La Rumba congolaise désormais patrimoine immatériel de l’humanité

(Avec gaieté, Sandra, danseuse de Wenge BCBG exécute des pas de danse. Archives Les Coulisses)

De Wendo Kolosoy, Adou Elenga, Paul Kamba, Lucie Eyenga en passant par Kabasele Jeef, Nico Kasanda, Tabu Ley, Lwambo Franco, Lutumba Simaro, Youlou Mabiala, papa Wemba, Emeneya Mubiala, Koffi Olomide, Tshiala Mwana, Abeti Masikini, Mpongo love, Lokwa Kanza, Werra son, Félix Wazekwa ou Fally Ipupa, Fere Gola, Karmapa mais également les abbés Kinzanza et Yakim Tangang, frère Patrice Musoko ou Kalambay jusqu’aux enfants qui ne sont pas encore nés, la rumba congolaise a une histoire et constitue une mémoire, un patrimoine universel. Comment la définir ? La

rumba congolaise est une musique, un ingrédient, un état méditatif. Réceptacle de méditation, elle est un ingrédient d’arrière fond pour un mieux-être. Au Congo, la musique ne nomme pas Dieu. Puisqu’il est l’Éternel et la musique évoque un infini, une infinité de la grande et riche création. Comme diraient les Kinois, « Eza mystique ». Oui mystique parce qu’elle touche le cœur, provoque, crie, irrite, larmoie, rit, habille, divertit, induit un rapport de spiritualité à travers une forme d’échange entre personnes vivantes et l’au-delà et le monde. Mélodie et mouvement vont de pair. Elle enlace « Bina na nga na respect » des hanches aux poignets de mains, du dos, elle ceinture l’autre et crée cette harmonie, cette communion dont elle est le seul à en avoir le secret. La rumba n’est au fond qu’une forme de politesse, de civilisation. Mystique parce qu’elle exprime l’inexprimable, l’insaisissable en rapport avec le quotidien. Elle parle. Et la rumba l’accompagne jusqu’à l’extase.

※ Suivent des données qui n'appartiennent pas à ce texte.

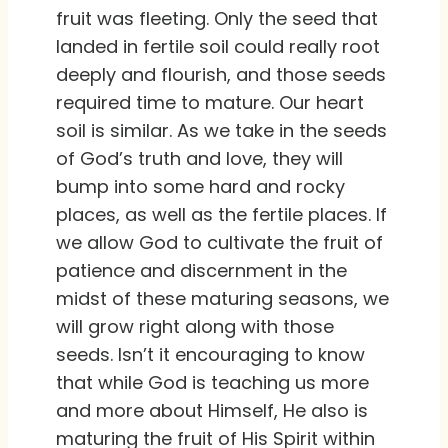
fruit was fleeting. Only the seed that
landed in fertile soil could really root
deeply and flourish, and those seeds
required time to mature. Our heart
soil is similar. As we take in the seeds
of God’s truth and love, they will
bump into some hard and rocky
places, as well as the fertile places. If
we allow God to cultivate the fruit of
patience and discernment in the
midst of these maturing seasons, we
will grow right along with those
seeds. Isn’t it encouraging to know
that while God is teaching us more
and more about Himself, He also is
maturing the fruit of His Spirit within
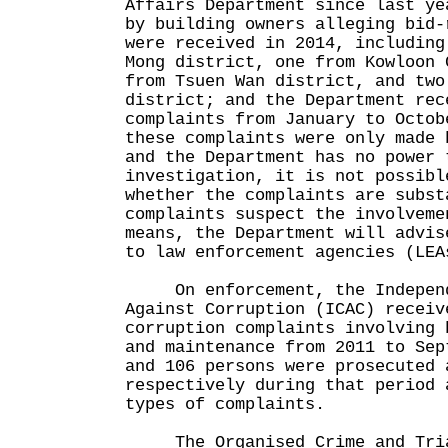
Affairs Department since last ye
by building owners alleging bid-
were received in 2014, including
Mong district, one from Kowloon 
from Tsuen Wan district, and two
district; and the Department rec
complaints from January to Octo
these complaints were only made 
and the Department has no power 
investigation, it is not possibl
whether the complaints are subs
complaints suspect the involveme
means, the Department will advis
to law enforcement agencies (LEA
On enforcement, the Independ
Against Corruption (ICAC) receiv
corruption complaints involving 
and maintenance from 2011 to Se
and 106 persons were prosecuted 
respectively during that period 
types of complaints.
The Organised Crime and Tria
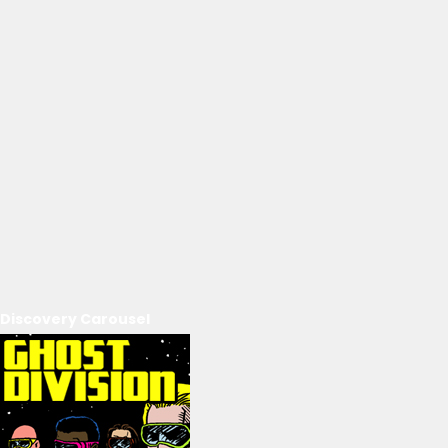
Discovery Carousel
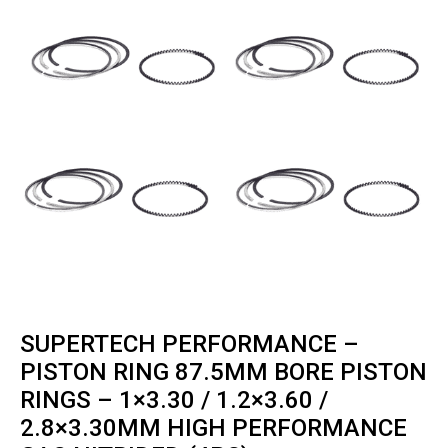
SUPERTECH PERFORMANCE –
PISTON RING 87.5MM BORE PISTON
RINGS – 1×3.30 / 1.2×3.60 /
2.8×3.30MM HIGH PERFORMANCE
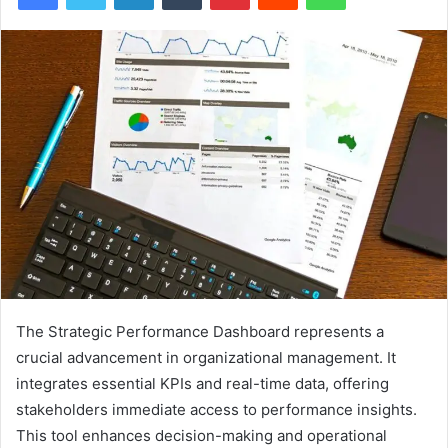
The Strategic Performance Dashboard represents a
crucial advancement in organizational management. It
integrates essential KPIs and real-time data, offering
stakeholders immediate access to performance insights.
This tool enhances decision-making and operational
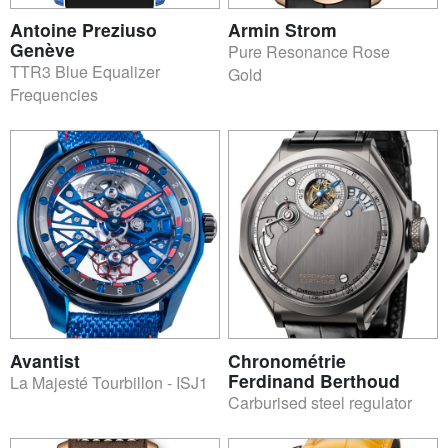
Antoine Preziuso
Armin Strom
Genève
Pure Resonance Rose
TTR3 Blue Equalizer
Gold
Frequencies
Avantist
Chronométrie
Ferdinand Berthoud
La Majesté Tourbillon - ISJ1
Carburised steel regulator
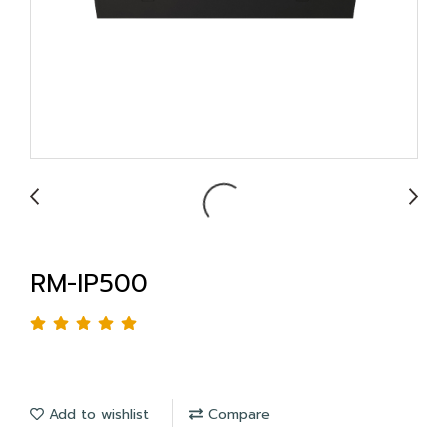
RM-IP500
Add to wishlist
Compare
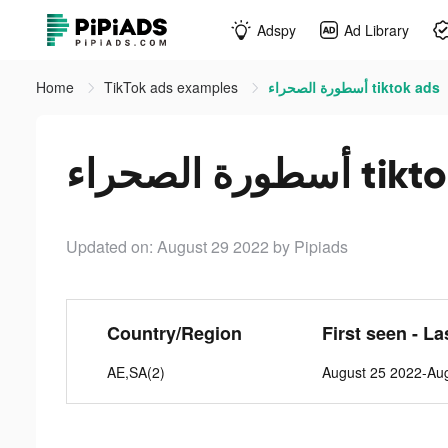
Adspy
Ad Library
Home
TikTok ads examples
أسطورة الصحراء tiktok ads
أسطورة الصحر
Updated on: August 29 2022
by Pipiads
Country/Region
First seen - La
AE,SA(2)
August 25 2022-Au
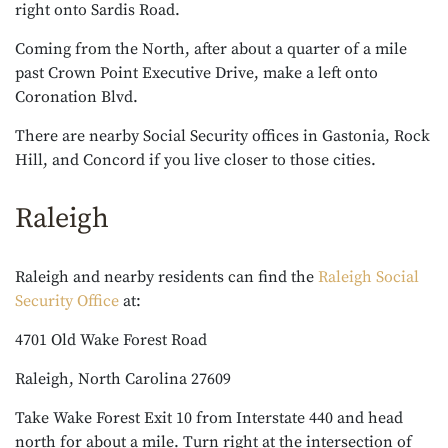
right onto Sardis Road.
Coming from the North, after about a quarter of a mile
past Crown Point Executive Drive, make a left onto
Coronation Blvd.
There are nearby Social Security offices in Gastonia, Rock
Hill, and Concord if you live closer to those cities.
Raleigh
Raleigh and nearby residents can find the
Raleigh Social
Security Office
at:
4701 Old Wake Forest Road
Raleigh, North Carolina 27609
Take Wake Forest Exit 10 from Interstate 440 and head
north for about a mile. Turn right at the intersection of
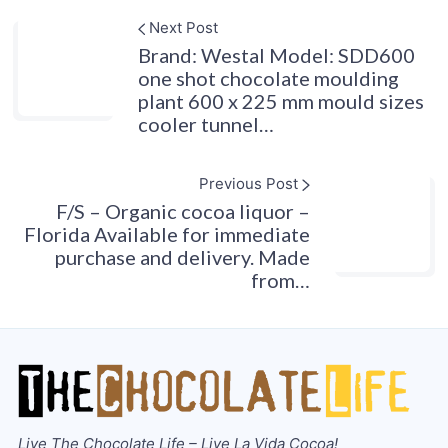
Next Post
Brand: Westal Model: SDD600
one shot chocolate moulding
plant 600 x 225 mm mould sizes
cooler tunnel…
Previous Post
F/S – Organic cocoa liquor –
Florida Available for immediate
purchase and delivery. Made
from…
Live The Chocolate Life – Live La Vida Cocoa!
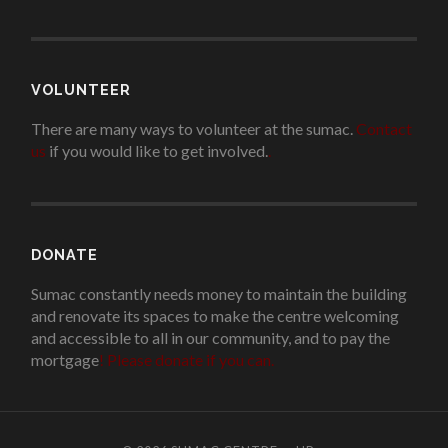
VOLUNTEER
There are many ways to volunteer at the sumac.
Contact
us
if you would like to get involved.
.
DONATE
Sumac constantly needs money to maintain the building
and renovate its spaces to make the centre welcoming
and accessible to all in our community, and to pay the
mortgage
!
Please donate if you can.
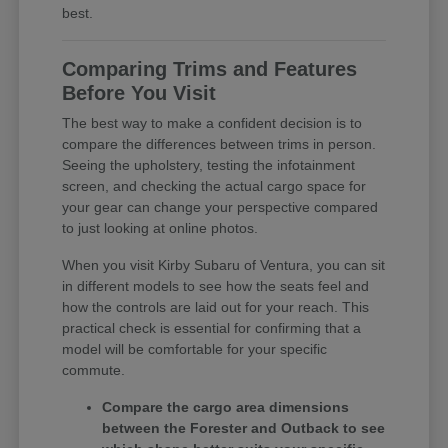
best.
Comparing Trims and Features
Before You Visit
The best way to make a confident decision is to
compare the differences between trims in person.
Seeing the upholstery, testing the infotainment
screen, and checking the actual cargo space for
your gear can change your perspective compared
to just looking at online photos.
When you visit Kirby Subaru of Ventura, you can sit
in different models to see how the seats feel and
how the controls are laid out for your reach. This
practical check is essential for confirming that a
model will be comfortable for your specific
commute.
Compare the cargo area dimensions
between the Forester and Outback to see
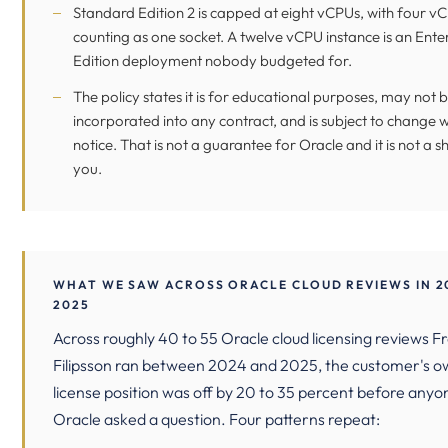
Standard Edition 2 is capped at eight vCPUs, with four v
counting as one socket. A twelve vCPU instance is an Ente
Edition deployment nobody budgeted for.
The policy states it is for educational purposes, may not 
incorporated into any contract, and is subject to change 
notice. That is not a guarantee for Oracle and it is not a sh
you.
WHAT WE SAW ACROSS ORACLE CLOUD REVIEWS IN 2
2025
Across roughly 40 to 55 Oracle cloud licensing reviews F
Filipsson ran between 2024 and 2025, the customer's 
license position was off by 20 to 35 percent before any
Oracle asked a question. Four patterns repeat:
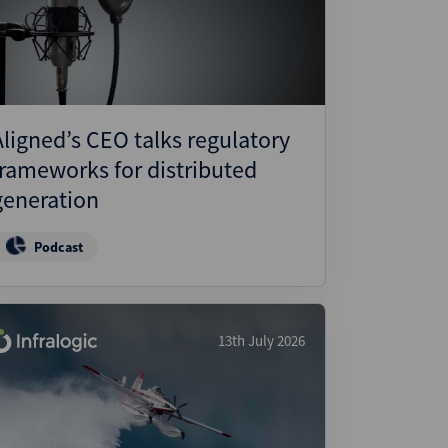
ject Finance
ulatory
tructuring
k and Compliance
Aligned’s CEO talks regulatory
essed and Distressed
frameworks for distributed
uctured Finance
generation
Podcast
13th July 2026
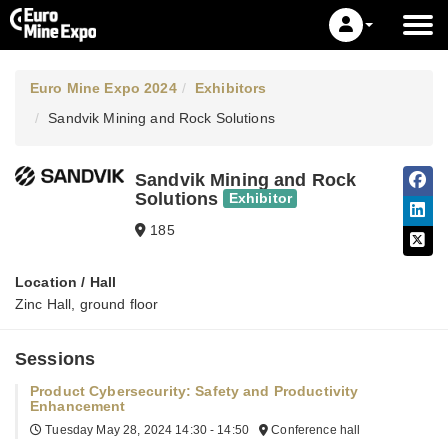
Euro Mine Expo 2024
Exhibitors
Sandvik Mining and Rock Solutions
Sandvik Mining and Rock
Solutions
Exhibitor
185
Location / Hall
Zinc Hall, ground floor
Sessions
Product Cybersecurity: Safety and Productivity
Enhancement
Tuesday May 28, 2024
14:30 - 14:50
Conference hall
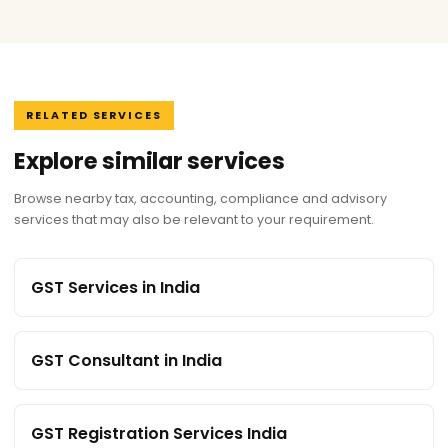
RELATED SERVICES
Explore similar services
Browse nearby tax, accounting, compliance and advisory
services that may also be relevant to your requirement.
GST Services in India
GST Consultant in India
GST Registration Services India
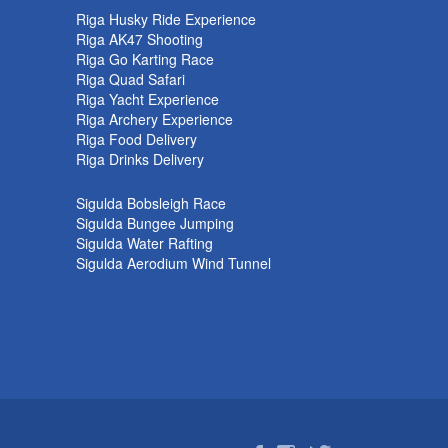
k
Riga Husky Ride Experience
Riga AK47 Shooting
Riga Go Karting Race
Riga Quad Safari
Riga Yacht Experience
Riga Archery Experience
Riga Food Delivery
Riga Drinks Delivery
Sigulda Bobsleigh Race
Sigulda Bungee Jumping
Sigulda Water Rafting
Sigulda Aerodium Wind Tunnel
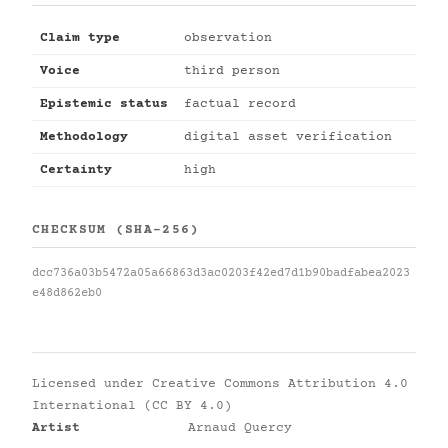
Claim type
observation
Voice
third person
Epistemic status
factual record
Methodology
digital asset verification
Certainty
high
CHECKSUM (SHA-256)
dcc736a03b5472a05a66863d3ac0203f42ed7d1b90badfabea2023
e48d862eb0
Licensed under
Creative Commons Attribution 4.0
International (CC BY 4.0)
Artist
Arnaud Quercy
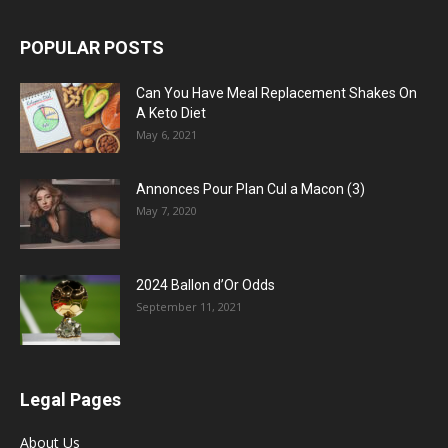
POPULAR POSTS
Can You Have Meal Replacement Shakes On
A Keto Diet
May 6, 2021
Annonces Pour Plan Cul a Macon (3)
May 7, 2020
2024 Ballon d’Or Odds
September 11, 2021
Legal Pages
About Us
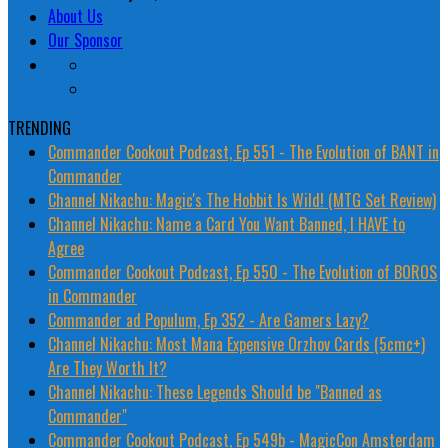
About Us
Our Sponsor
TRENDING
Commander Cookout Podcast, Ep 551 - The Evolution of BANT in
Commander
Channel Nikachu: Magic's The Hobbit Is Wild! (MTG Set Review)
Channel Nikachu: Name a Card You Want Banned, I HAVE to
Agree
Commander Cookout Podcast, Ep 550 - The Evolution of BOROS
in Commander
Commander ad Populum, Ep 352 - Are Gamers Lazy?
Channel Nikachu: Most Mana Expensive Orzhov Cards (5cmc+)
Are They Worth It?
Channel Nikachu: These Legends Should be "Banned as
Commander"
Commander Cookout Podcast, Ep 549b - MagicCon Amsterdam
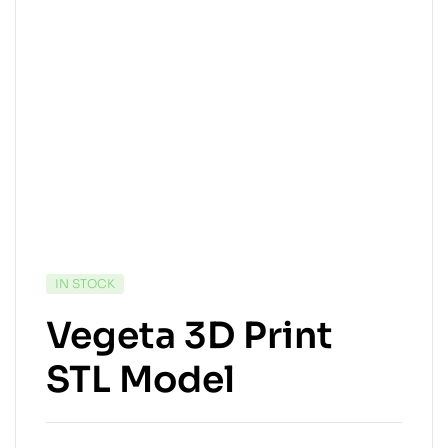
IN STOCK
Vegeta 3D Print
STL Model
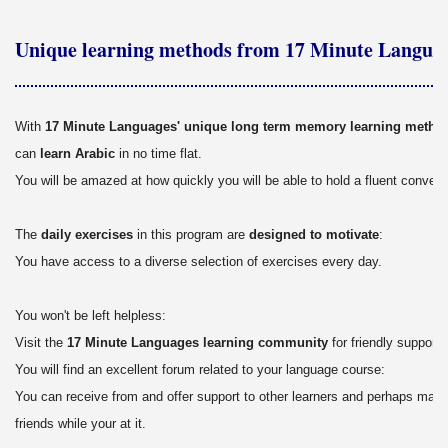
Unique learning methods from 17 Minute Langua
With
17 Minute Languages' unique long term memory learning metho
can
learn Arabic
in no time flat.
You will be amazed at how quickly you will be able to hold a fluent conver
The
daily exercises
in this program are
designed to motivate
:
You have access to a diverse selection of exercises every day.
You won't be left helpless:
Visit the
17 Minute Languages learning community
for friendly support.
You will find an excellent forum related to your language course:
You can receive from and offer support to other learners and perhaps mak
friends while your at it.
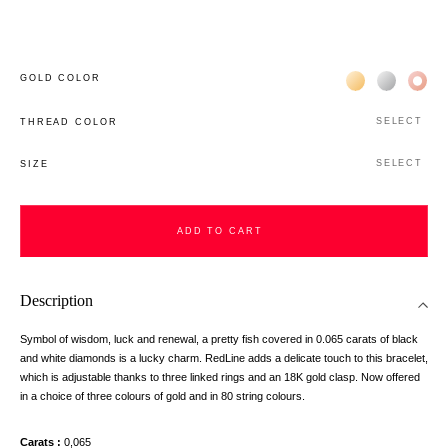
Жёлтое золото 
Белое зол
Роз
GOLD COLOR
SELECT
THREAD COLOR
SELECT
SIZE
ADD TO CART
Description
Symbol of wisdom, luck and renewal, a pretty fish covered in 0.065 carats of black
and white diamonds is a lucky charm. RedLine adds a delicate touch to this bracelet,
which is adjustable thanks to three linked rings and an 18K gold clasp. Now offered
in a choice of three colours of gold and in 80 string colours.
Carats
0,065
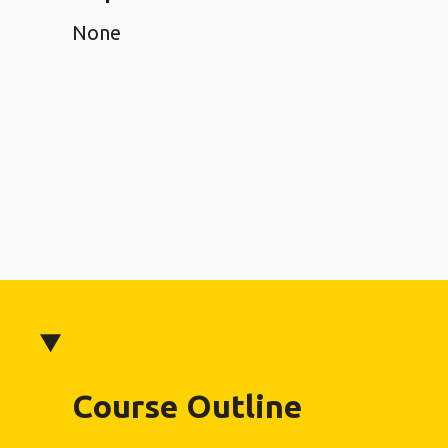
None
Course Outline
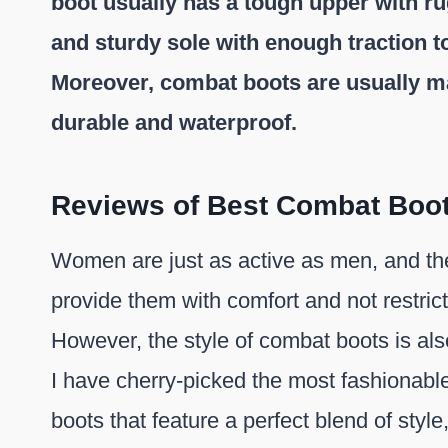
boot usually has a tough upper with r
and sturdy sole with enough traction to
Moreover, combat boots are usually mad
durable and waterproof.
Reviews of Best Combat Boo
Women are just as active as men, and the
provide them with comfort and not restric
However, the style of combat boots is al
I have cherry-picked the most fashionab
boots that feature a perfect blend of style,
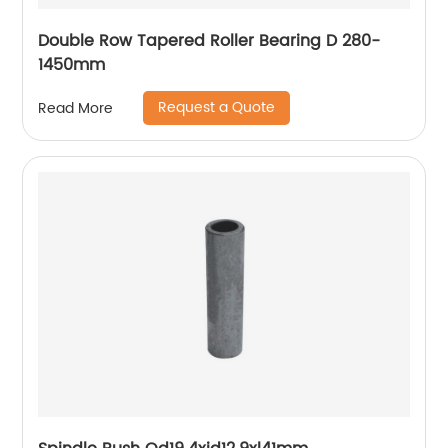
Double Row Tapered Roller Bearing D 280-
1450mm
Request a Quote
Read More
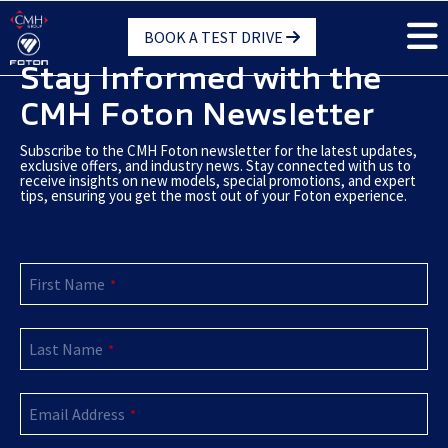
Skip
BOOK A TEST DRIVE
to
main
Stay Informed with the
content
CMH Foton Newsletter
Subscribe to the CMH Foton newsletter for the latest updates,
exclusive offers, and industry news. Stay connected with us to
receive insights on new models, special promotions, and expert
tips, ensuring you get the most out of your Foton experience.
Email
First Name
Address
*
*
Last Name
*
Email Address
*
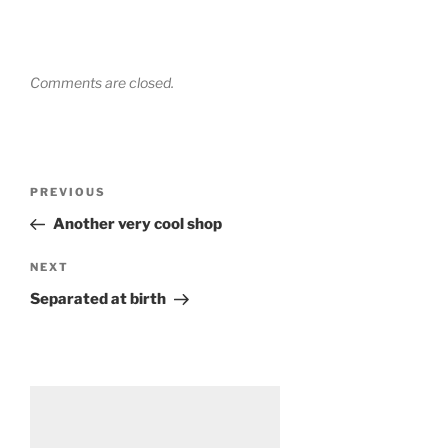
Comments are closed.
Post
Previous
PREVIOUS
navigation
Post
Another very cool shop
Next
NEXT
Post
Separated at birth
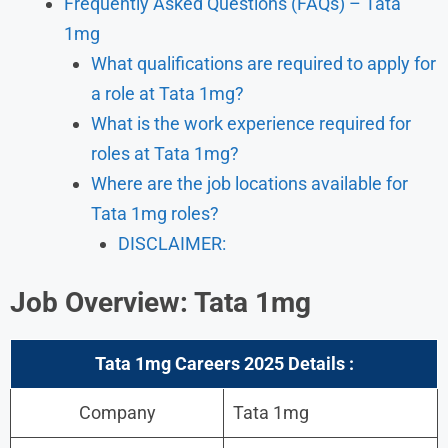
Frequently Asked Questions (FAQs) – Tata
1mg
What qualifications are required to apply for
a role at Tata 1mg?
What is the work experience required for
roles at Tata 1mg?
Where are the job locations available for
Tata 1mg roles?
DISCLAIMER:
Job Overview: Tata 1mg
Tata 1mg Careers 2025 Details :
Company
Tata 1mg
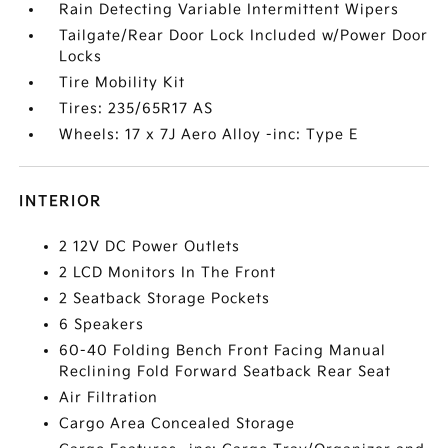
Rain Detecting Variable Intermittent Wipers
Tailgate/Rear Door Lock Included w/Power Door
Locks
Tire Mobility Kit
Tires: 235/65R17 AS
Wheels: 17 x 7J Aero Alloy -inc: Type E
INTERIOR
2 12V DC Power Outlets
2 LCD Monitors In The Front
2 Seatback Storage Pockets
6 Speakers
60-40 Folding Bench Front Facing Manual
Reclining Fold Forward Seatback Rear Seat
Air Filtration
Cargo Area Concealed Storage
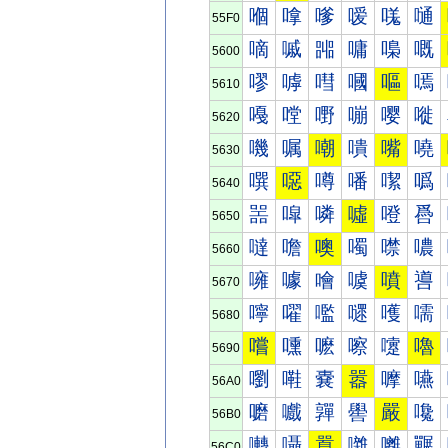
嗰
嗱
嗲
嗳
嗴
嗵
55F0
嘀
嘁
嘂
嘃
嘄
嘅
5600
嘐
嘑
嘒
嘓
嘔
嘕
5610
嘠
嘡
嘢
嘣
嘤
嘥
5620
嘰
嘱
嘲
嘳
嘴
嘵
5630
噀
噁
噂
噃
噄
噅
5640
噐
噑
噒
噓
噔
噕
5650
噠
噡
噢
噣
噤
噥
5660
噰
噱
噲
噳
噴
噵
5670
嚀
嚁
嚂
嚃
嚄
嚅
5680
嚐
嚑
嚒
嚓
嚔
嚕
5690
嚠
嚡
嚢
嚣
嚤
嚥
56A0
嚰
嚱
嚲
嚳
嚴
嚵
56B0
囀
囁
囂
囃
囄
囅
56C0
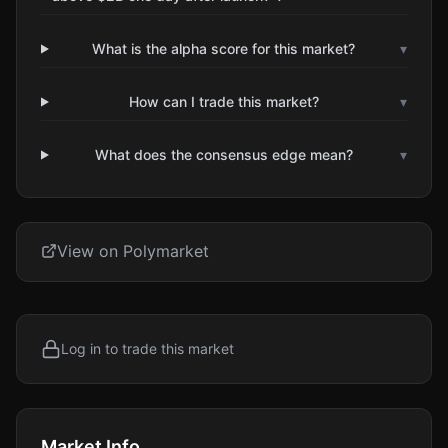
What is the alpha score for this market?
▾
How can I trade this market?
▾
What does the consensus edge mean?
▾
View on Polymarket
Log in to trade this market
Market Info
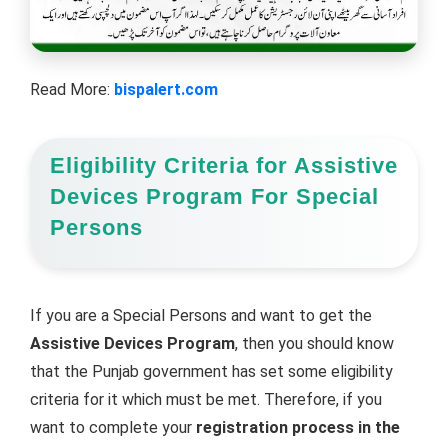
Read More:
bispalert.com
Eligibility Criteria for Assistive
Devices Program For Special
Persons
If you are a Special Persons and want to get the
Assistive Devices Program
, then you should know
that the Punjab government has set some eligibility
criteria for it which must be met. Therefore, if you
want to complete your
registration process in the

La musique de cette rumba, c’est cette réunion autour et avec. La musique congolaise, c’est avec et dans la danse, la rumba et la boisson : « Luzingu lu muntu ? kopo ». Lutumba Simaro est allé plus loin « Mwasi aboya nga kasi kopo ya masanga té ». Des chefs d’œuvre comme « Marie Louise, Indépendance cha cha, Mario, Mabele, Congo avenir, Sofele, Ngobila, Franc congolais,, etc » sont de véritables communions spirituelles. Se réunir autour d’une boisson indigène alcoolisée (nsamba, malafu ou tshitshampa), assaisonnée par la rumba est un des petits plaisirs de la vie qu’aucun Congolais digne ne peut se passer. Lors des deuils, des réjouissances, dans l’Église en communion avec Dieu, la rumba congolaise rythme la vie. Dans son évolution, la rumba congolaise se fait accompagner de la boisson. Au Congo, la vie est réglée sur le rythme du chant et de la danse. Autour du chant et de la danse, ces rassemblements ont cimenté les relations entre les individus, entre hommes et femmes, jeunes et vieux, et l’alcool a renforcé ces effets positifs.

Pour le biologiste Robin Dunbar nos ancêtres ont peut-être recherché l’alcool pour son apport en calories et ses effets médicinaux, mais davantage parce qu’il permet de faciliter les relations sociales. Sa consommation déclenche la sécrétion d’endorphine, un neurotransmetteur qui procure une sensation de bien-être et rend ainsi les individus plus prompts à établir des relations de confiance. L’endorphine aurait également des bénéfices cachés et renforcerait notre système immunitaire. Des nombreuses activités sociales qui permettent sa sécrétion (du rire en passant par le chant et la danse comme avec Mangobo, Munzali, trio Dasufa, sans souci Matondo), la consommation d’une quantité modérée d’alcool dans un cadre relaxant serait l’une des plus efficaces.

Reconnaître que la nouvelle génération veut enfermer la rumba dans un ghetto et qu’avec cette reconnaissance, il faudrait explorer toute la richesse de la rumba congolaise en lui restituant son aspect éducatif, attractif. Bref, à chacun sa rumba et la rumba pour tous. La musique congolaise doit revêtir sa fonction d’enseignement, de transmission de message, sa fonction prédicatrice tout comme elle doit continuer de porter cette force d’enchantement, de séduction, de berceuse, cette puissance de pénétration incroyable qui, par le chant et la danse, ensemence la terre et nourrit l’âme. Vive la rumba (mokili mobimba) pour l’éternité et rendons-lui cet hommage mérité.